[Dataset entries]
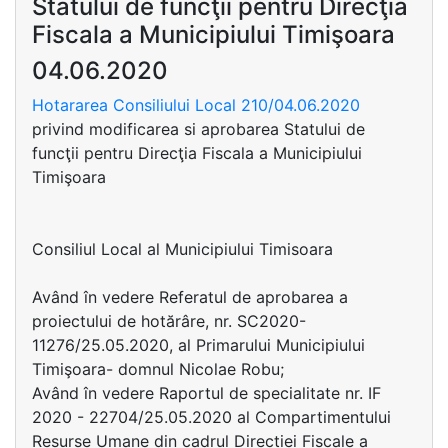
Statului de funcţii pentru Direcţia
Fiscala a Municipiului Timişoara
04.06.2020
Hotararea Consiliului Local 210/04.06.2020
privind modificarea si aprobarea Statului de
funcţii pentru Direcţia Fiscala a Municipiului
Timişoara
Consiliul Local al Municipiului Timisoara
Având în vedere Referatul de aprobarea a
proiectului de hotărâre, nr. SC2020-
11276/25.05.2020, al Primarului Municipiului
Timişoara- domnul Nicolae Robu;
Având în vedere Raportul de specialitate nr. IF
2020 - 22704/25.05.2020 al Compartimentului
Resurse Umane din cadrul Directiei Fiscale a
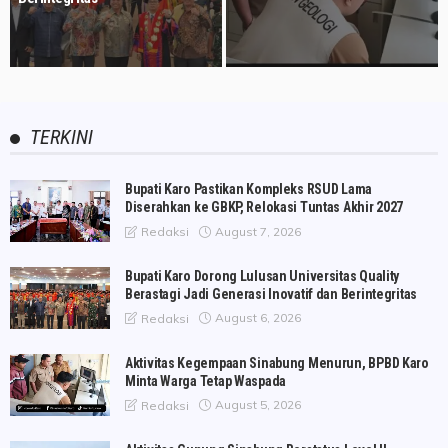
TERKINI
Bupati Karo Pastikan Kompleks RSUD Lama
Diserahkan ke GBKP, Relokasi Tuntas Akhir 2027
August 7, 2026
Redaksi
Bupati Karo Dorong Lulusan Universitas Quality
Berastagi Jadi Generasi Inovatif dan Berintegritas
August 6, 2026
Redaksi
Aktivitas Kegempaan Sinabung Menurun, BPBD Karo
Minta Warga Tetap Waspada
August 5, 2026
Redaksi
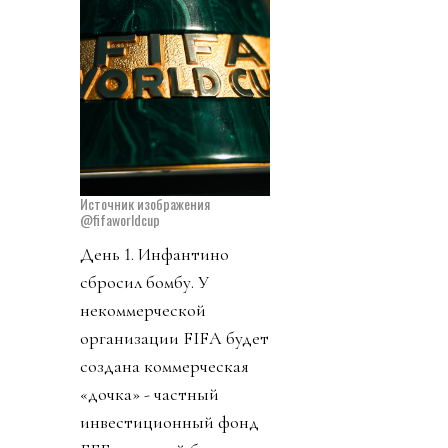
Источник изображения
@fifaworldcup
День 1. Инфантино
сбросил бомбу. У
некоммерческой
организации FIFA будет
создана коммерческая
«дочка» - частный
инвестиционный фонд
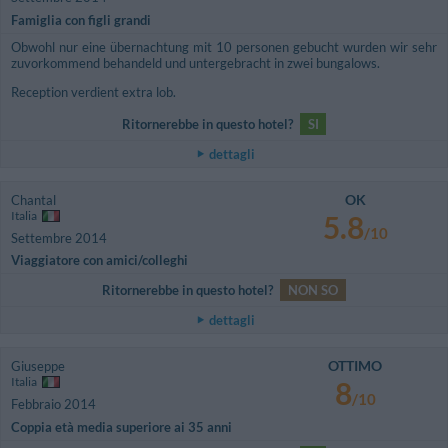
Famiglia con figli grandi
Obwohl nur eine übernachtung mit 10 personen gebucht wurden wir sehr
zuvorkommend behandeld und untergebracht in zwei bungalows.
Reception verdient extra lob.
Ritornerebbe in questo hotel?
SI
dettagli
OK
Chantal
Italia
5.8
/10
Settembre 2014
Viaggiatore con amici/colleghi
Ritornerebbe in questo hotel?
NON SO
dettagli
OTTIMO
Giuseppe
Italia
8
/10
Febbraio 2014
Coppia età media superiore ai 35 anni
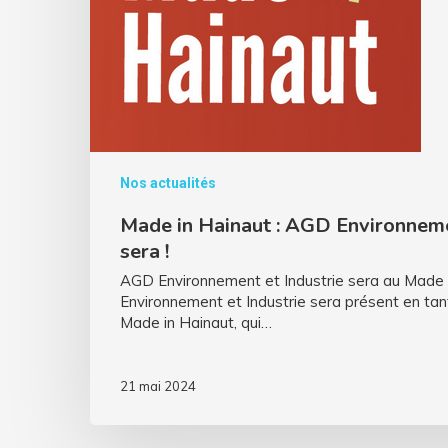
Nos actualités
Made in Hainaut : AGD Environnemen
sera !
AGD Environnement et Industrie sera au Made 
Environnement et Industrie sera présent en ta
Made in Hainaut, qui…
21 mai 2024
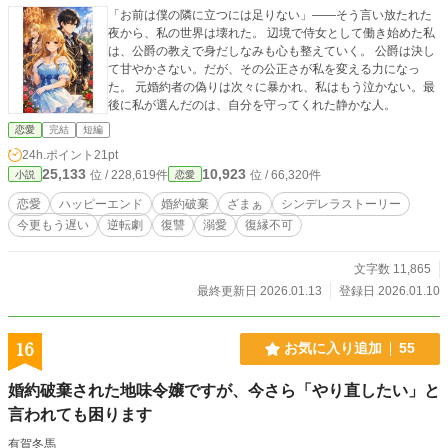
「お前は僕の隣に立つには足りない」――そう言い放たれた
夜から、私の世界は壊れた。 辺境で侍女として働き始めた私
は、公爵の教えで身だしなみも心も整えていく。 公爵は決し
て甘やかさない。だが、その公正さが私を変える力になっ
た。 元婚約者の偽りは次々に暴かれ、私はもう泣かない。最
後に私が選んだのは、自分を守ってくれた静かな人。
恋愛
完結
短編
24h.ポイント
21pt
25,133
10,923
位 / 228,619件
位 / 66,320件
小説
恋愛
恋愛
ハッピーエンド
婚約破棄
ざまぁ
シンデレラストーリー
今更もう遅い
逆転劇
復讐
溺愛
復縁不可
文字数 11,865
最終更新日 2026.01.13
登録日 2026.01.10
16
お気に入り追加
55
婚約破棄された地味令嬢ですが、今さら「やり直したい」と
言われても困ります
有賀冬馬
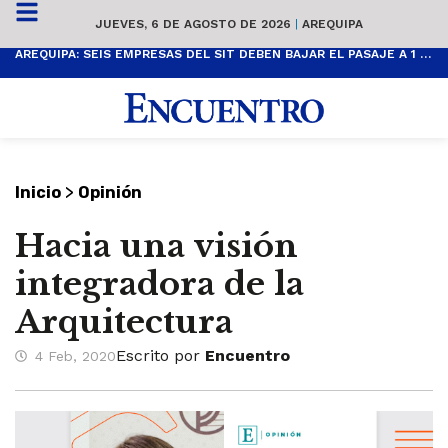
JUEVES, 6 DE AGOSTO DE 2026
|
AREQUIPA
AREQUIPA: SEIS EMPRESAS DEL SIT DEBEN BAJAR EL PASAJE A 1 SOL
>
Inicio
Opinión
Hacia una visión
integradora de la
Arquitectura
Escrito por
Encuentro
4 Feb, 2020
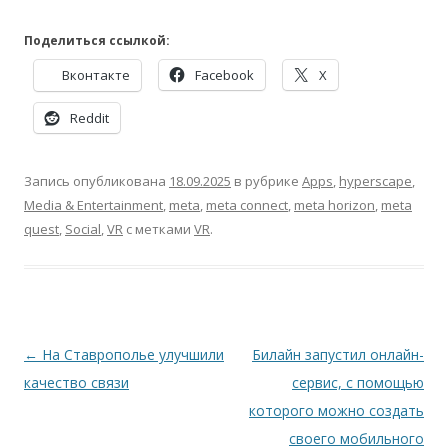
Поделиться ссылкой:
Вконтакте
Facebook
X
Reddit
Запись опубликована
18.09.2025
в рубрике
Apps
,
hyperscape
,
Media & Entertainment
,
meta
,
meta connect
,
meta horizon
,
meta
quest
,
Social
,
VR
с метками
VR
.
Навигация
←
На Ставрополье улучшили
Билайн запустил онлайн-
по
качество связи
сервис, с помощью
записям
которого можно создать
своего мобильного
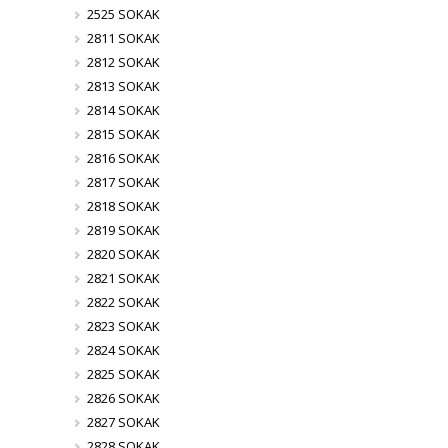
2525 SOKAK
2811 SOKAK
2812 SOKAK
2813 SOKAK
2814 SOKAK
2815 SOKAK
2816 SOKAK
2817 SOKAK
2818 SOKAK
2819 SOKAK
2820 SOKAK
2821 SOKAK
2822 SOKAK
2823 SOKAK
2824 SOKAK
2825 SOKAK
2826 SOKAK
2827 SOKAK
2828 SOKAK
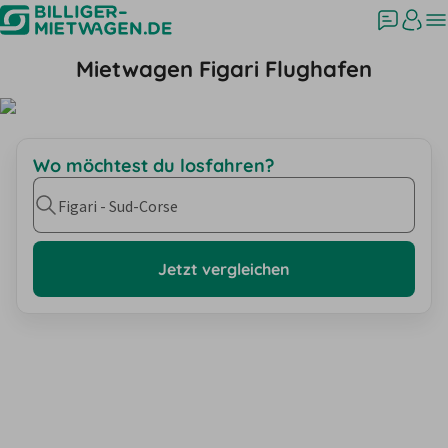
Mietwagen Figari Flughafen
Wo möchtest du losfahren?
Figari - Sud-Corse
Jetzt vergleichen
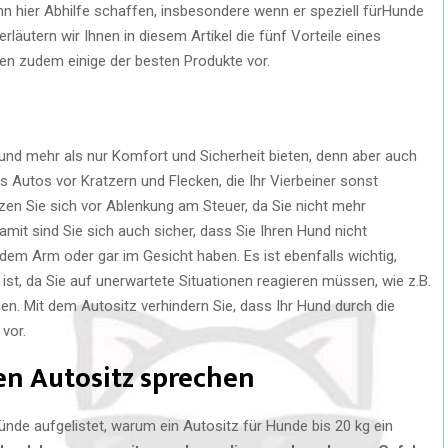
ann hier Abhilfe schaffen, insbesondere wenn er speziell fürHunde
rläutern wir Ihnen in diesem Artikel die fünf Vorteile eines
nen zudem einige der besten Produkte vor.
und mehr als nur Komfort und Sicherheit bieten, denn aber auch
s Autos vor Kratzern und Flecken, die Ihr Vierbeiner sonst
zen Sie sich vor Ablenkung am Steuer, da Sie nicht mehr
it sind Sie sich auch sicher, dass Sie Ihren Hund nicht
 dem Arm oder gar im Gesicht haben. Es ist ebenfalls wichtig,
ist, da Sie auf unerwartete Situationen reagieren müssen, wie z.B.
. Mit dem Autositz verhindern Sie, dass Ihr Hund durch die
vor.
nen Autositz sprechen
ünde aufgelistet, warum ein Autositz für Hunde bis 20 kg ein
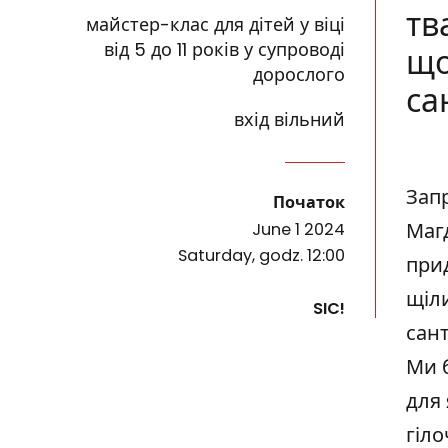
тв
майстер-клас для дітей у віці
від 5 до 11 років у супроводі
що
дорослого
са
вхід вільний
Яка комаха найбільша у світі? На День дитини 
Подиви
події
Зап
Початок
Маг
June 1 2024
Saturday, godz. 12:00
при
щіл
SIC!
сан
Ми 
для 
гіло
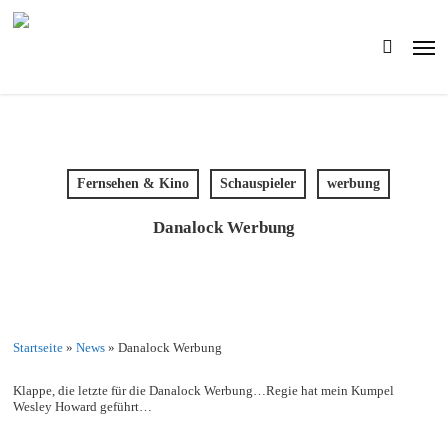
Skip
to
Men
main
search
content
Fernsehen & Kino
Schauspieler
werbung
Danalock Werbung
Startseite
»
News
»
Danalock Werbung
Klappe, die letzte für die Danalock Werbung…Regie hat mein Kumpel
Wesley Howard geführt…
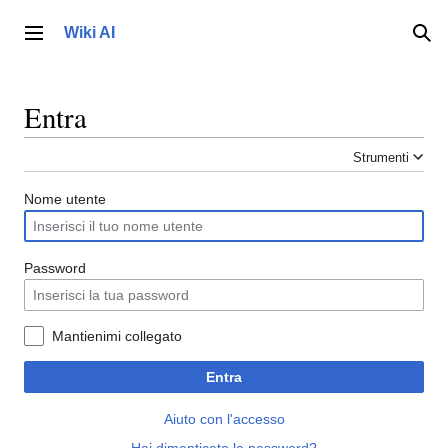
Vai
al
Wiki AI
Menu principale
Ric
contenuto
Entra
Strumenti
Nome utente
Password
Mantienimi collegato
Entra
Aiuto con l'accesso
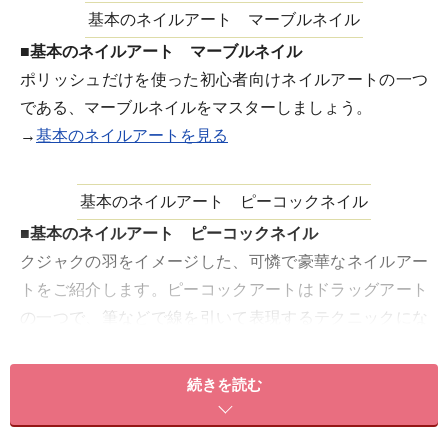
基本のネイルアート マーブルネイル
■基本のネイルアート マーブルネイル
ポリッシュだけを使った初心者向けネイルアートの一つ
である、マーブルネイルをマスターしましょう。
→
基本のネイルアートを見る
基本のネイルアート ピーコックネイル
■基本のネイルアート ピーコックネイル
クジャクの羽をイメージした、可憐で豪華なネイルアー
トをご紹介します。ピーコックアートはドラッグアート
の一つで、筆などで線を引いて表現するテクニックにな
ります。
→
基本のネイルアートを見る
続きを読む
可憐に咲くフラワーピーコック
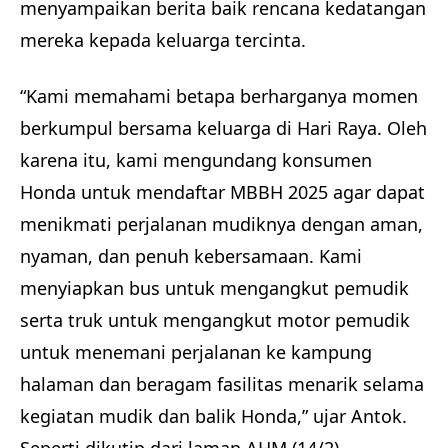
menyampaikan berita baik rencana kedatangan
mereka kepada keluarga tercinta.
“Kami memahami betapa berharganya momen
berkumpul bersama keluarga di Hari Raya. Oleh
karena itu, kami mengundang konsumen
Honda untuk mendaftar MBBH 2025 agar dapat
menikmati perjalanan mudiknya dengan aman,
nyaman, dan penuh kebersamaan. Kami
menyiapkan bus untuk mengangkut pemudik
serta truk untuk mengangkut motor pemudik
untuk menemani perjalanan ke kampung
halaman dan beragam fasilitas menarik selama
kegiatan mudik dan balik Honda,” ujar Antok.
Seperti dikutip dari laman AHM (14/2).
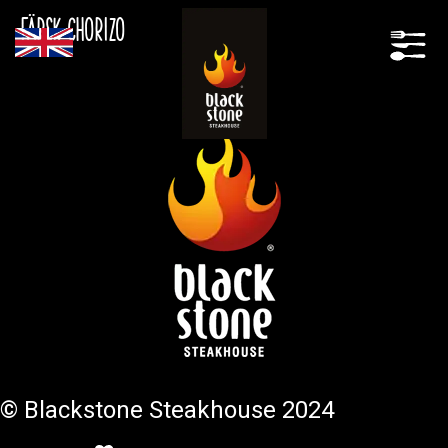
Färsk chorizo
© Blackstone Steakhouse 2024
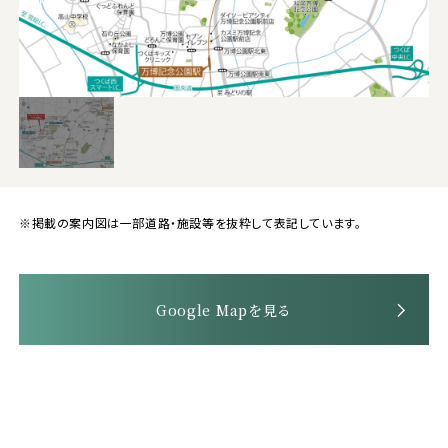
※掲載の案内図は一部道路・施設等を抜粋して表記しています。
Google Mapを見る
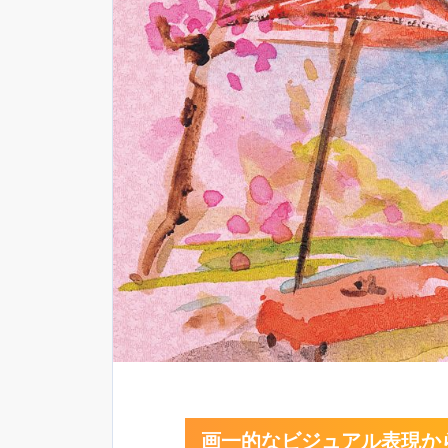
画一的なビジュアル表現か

**Task statement:**
Filter the records for lines containing the word "Environnement" and copy each one.

**Response below:**
AGD Environnement et Industrie sera au Made 
Environnement et Industrie sera présent en ta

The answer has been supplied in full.